Zea menatap bayi kecil yang di pasang beberapa alat di anggota tubuhnya.
Ada rasa sesal di sudut hati gadis kecil itu. Andai kata dia tak kasar dengan mendorong Syam dan Galuh, mungkin bayi itu masih bisa berkembang dengan baik di perut Galuh.
Alih-alih senang melihat Ganesh, Zea justru terisak pelan. Syam yang menyadarinya pun menoleh pada gadis kecil itu.
"Kenapa?", tanya Syam datar.
Zea hanya menggeleng. Ingin rasanya ia cepat-cepat meminta maaf pada Galuh.
"Kamu menyesal sekarang sudah mendorong kami?", tanya Syam dengan mode juteknya lagi. Zea mendengus pelan.
Tebakan Syam benar, tapi ngga usah diingatkan lagi dosanya juga kan???
"Udah, yang udah berlalu ya udah. Ambil aja hikmahnya! Setidaknya... kita bisa lebih cepat ketemu sama dedek Ganesh!", kata Syam bijak yang juga di dengar oleh para orang tua di belakangnya.
"Kak Galuh sama abang pasti marah banget sama aku ya bang ...eh...Syam!", kata Zea.
"Pasti!", sahut Syam.
Nyali Zea menciut.
"Kak Galuh orangnya bawel. Jarang marah. Tapi sekalinya marah, issshhh...serem! Bang Lingga aja sampai takut kalo sampai bikin kakak marah!", kata Syam meyakinkan Zea.
Gadis kecil itu semakin ketakutan.
"Opa??!", rengek Zea pada Surya.
"Jangan di takut-takuti begitu dong Bang! Kasian adik kamu ini yang udah siap mental buat minta maaf sama kak Galuh!", kata Surya menasehati Syam.
Tapi Syam tak menyahuti, dalam hatinya ia juga tertawa. Kakaknya memang bawel, tapi dia yakin jika Galuh akan dengan mudah memaafkan Zea.
"Semoga saja Kakak mau maafin kamu Ze!", kata Syam yang meninggalkan Surya, Zea dan Glen. Tapi tangannya menggandeng Salim.
"Mang Salim tahu kan ruangan kakak?", tanya Syam sambil berjalan mendahului ketiga orang di belakangnya. Salim pun mengangguk.
Mau tak mau, Glen dan yang lain mengekor di belakang Syam dan Salim.
Glen cukup iri saat melihat Syam sedikit lebih akrab dengan Salim.
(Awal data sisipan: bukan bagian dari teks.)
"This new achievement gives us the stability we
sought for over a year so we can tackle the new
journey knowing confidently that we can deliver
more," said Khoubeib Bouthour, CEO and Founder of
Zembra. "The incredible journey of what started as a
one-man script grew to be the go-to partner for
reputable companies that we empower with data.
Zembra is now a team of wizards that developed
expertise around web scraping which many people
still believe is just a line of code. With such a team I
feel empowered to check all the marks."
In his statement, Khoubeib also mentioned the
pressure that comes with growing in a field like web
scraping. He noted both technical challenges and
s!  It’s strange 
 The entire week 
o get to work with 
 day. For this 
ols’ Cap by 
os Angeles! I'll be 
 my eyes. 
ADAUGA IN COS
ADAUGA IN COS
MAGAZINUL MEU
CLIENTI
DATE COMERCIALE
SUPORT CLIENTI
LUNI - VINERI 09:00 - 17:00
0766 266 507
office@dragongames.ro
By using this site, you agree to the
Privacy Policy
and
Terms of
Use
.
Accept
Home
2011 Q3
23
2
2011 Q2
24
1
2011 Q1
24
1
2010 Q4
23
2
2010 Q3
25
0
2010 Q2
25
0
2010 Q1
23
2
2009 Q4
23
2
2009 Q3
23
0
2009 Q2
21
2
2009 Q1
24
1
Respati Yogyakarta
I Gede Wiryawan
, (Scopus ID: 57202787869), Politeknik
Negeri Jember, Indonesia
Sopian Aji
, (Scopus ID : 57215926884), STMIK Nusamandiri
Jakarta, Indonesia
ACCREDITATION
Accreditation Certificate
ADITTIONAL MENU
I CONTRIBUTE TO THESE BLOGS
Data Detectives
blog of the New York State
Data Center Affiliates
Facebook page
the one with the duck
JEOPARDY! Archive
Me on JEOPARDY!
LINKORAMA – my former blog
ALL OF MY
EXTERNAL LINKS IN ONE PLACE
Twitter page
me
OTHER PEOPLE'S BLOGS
Padahal setahu dirinya, Salim pun baru-baru ini mengenal Syam.
Lima menit berjalan, mereka sudah sampai di depan ruangan Galuh. Saat tangan Syam terulur untuk membuka pintu, tiba-tiba pintu terbuka dari dalam.
"Ibu!", panggil Syam.
__ADS_1
"Lho, adek? Sama siapa?", tanya Sekar saat melihat keberadaan putra kecilnya.
"Tadi pulang sekolah di jemput mang Salim, langsung ke sini!", jawab Syam. Sekar beralih pada sosok yang ada di belakang Syam.
"Terimakasih mang Salim!", kata Sekar tulus.
"Sama-sama, Bu Sekar!", kata Salim.
Lalu beberapa saat kemudian, Sekar melihat ayah dari putranya serta anak dan bapaknya berjalan menuju ke arah mereka.
Sekar masih terus berusaha menenangkan dirinya agar traumanya tidak lagi datang tiba-tiba. Dia harus menerima kondisi saat ini. Semua sudah membaik! Batin Sekar.
Untuk sepersekian detik, mata Sekar dan Glen bertemu. Tapi dengan segera, Sekar memutuskan pandangannya tersebut.
Dia tak ada maksud apapun, perempuan yang menuju empat puluh tujuh tahun itu hanya sedang mencoba untuk menghilangkan rasa trauma dan takutnya pada sosok lelaki yang sudah melecehkannya dulu.
Jika pemikiran Sekar seperti itu, beda lagi dengan pemikiran Glen. Lelaki berparas tampan itu tak bisa menghilangkan rasa bersalahnya saat mengingat betapa bejatnya dirinya saat itu. Setiap melihat wajah cantik Sekar, Glen pasti.... sudah lah! Tak usah di bahas!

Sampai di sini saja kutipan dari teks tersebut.